• Your assignment: Locate each line of the material that contains "SUBSCREVER", then return it.

☆ ☆ ☆ ☆

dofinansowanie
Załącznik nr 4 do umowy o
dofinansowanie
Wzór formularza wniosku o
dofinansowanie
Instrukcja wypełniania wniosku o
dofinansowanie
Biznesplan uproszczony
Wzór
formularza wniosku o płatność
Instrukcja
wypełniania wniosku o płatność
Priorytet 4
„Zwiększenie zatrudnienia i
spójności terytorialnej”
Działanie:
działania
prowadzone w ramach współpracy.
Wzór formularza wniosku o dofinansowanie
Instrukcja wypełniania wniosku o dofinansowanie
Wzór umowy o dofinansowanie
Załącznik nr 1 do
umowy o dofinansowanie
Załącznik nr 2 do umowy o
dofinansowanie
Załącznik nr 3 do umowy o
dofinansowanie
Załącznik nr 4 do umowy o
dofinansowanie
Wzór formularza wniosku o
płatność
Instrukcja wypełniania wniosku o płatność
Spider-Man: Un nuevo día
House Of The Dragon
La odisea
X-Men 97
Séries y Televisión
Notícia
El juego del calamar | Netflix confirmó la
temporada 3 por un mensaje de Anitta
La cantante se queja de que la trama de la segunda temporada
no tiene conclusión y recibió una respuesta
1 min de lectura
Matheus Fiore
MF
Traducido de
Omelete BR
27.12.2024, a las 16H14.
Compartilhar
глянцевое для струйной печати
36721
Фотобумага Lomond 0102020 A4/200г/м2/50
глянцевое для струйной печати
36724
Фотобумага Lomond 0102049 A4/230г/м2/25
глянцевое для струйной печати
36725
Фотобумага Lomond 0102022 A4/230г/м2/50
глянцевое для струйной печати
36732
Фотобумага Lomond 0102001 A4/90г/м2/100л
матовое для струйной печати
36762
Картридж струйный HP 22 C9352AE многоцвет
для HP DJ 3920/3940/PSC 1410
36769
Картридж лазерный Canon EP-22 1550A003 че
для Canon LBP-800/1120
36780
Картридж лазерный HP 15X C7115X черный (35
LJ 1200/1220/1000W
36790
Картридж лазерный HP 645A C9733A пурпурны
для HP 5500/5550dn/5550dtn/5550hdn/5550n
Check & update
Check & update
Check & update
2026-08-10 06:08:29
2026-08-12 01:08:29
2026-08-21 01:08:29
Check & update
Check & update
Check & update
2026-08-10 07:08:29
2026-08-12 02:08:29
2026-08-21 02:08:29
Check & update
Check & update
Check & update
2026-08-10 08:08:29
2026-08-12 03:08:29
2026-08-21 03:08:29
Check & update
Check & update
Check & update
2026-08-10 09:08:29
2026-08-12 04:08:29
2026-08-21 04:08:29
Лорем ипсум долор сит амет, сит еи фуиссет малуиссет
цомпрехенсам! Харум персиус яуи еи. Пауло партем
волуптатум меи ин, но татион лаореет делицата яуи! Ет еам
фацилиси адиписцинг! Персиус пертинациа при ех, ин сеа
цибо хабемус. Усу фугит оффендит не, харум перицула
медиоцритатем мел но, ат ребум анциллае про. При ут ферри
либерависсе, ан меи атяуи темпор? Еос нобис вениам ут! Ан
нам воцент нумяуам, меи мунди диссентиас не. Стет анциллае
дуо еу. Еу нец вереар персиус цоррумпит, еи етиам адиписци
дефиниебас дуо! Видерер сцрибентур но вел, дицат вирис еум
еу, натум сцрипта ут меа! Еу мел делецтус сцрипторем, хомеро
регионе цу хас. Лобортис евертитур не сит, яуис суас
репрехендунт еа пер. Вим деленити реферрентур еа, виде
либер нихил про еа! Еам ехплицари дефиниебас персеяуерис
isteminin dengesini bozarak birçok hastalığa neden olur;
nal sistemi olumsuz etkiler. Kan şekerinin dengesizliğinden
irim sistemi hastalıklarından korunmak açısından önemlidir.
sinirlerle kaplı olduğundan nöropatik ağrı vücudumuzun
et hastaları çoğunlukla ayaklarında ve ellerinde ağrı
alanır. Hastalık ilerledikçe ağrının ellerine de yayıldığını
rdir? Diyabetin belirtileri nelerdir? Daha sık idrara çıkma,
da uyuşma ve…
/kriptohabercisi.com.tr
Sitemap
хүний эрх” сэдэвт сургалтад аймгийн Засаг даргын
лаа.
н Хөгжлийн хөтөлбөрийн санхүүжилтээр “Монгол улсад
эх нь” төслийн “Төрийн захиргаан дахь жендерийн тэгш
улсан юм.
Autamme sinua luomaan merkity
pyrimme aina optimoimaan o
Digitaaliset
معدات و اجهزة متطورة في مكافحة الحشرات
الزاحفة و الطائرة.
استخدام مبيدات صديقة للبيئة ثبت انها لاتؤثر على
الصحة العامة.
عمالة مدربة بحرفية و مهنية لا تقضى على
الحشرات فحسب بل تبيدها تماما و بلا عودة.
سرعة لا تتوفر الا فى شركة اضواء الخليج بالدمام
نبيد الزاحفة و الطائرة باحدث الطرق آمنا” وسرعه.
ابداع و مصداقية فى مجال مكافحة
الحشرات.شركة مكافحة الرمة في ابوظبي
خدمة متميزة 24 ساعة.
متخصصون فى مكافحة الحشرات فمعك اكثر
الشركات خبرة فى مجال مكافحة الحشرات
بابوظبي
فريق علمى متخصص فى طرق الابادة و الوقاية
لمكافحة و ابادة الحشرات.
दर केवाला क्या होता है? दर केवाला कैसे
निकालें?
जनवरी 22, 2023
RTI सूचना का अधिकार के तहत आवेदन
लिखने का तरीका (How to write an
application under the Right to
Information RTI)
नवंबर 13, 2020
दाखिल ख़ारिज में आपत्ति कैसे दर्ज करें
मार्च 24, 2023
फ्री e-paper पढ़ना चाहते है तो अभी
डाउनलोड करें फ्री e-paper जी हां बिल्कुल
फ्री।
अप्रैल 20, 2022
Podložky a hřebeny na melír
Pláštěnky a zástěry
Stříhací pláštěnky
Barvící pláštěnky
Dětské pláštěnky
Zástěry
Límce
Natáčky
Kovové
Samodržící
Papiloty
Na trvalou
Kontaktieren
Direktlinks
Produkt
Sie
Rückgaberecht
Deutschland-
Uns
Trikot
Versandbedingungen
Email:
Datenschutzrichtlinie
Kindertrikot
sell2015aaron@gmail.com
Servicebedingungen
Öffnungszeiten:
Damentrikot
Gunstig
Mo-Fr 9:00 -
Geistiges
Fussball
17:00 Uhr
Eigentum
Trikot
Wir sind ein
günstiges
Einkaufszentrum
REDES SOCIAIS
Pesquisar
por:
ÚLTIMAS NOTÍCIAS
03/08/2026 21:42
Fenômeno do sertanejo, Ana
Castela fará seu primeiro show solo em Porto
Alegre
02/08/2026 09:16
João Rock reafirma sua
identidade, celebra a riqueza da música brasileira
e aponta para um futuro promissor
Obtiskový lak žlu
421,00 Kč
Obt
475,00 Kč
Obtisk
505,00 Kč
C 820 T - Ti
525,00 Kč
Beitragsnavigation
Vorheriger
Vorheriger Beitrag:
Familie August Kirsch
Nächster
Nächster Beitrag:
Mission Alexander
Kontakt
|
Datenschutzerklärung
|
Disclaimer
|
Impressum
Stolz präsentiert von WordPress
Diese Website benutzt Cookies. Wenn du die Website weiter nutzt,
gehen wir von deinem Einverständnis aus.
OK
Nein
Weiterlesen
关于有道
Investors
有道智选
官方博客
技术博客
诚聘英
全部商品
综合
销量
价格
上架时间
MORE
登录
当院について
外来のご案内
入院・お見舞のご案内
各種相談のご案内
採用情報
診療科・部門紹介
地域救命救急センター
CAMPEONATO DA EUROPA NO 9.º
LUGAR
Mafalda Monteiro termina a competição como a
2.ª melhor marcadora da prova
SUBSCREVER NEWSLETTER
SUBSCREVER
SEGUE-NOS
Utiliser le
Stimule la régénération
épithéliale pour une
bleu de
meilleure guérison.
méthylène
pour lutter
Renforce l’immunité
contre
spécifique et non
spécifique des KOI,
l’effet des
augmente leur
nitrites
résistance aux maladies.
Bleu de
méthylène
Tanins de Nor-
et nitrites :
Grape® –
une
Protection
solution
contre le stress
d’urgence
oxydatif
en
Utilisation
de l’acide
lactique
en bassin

☆ ☆ ☆ ☆

• Problem solution:
SUBSCREVER NEWSLETTER
SUBSCREVER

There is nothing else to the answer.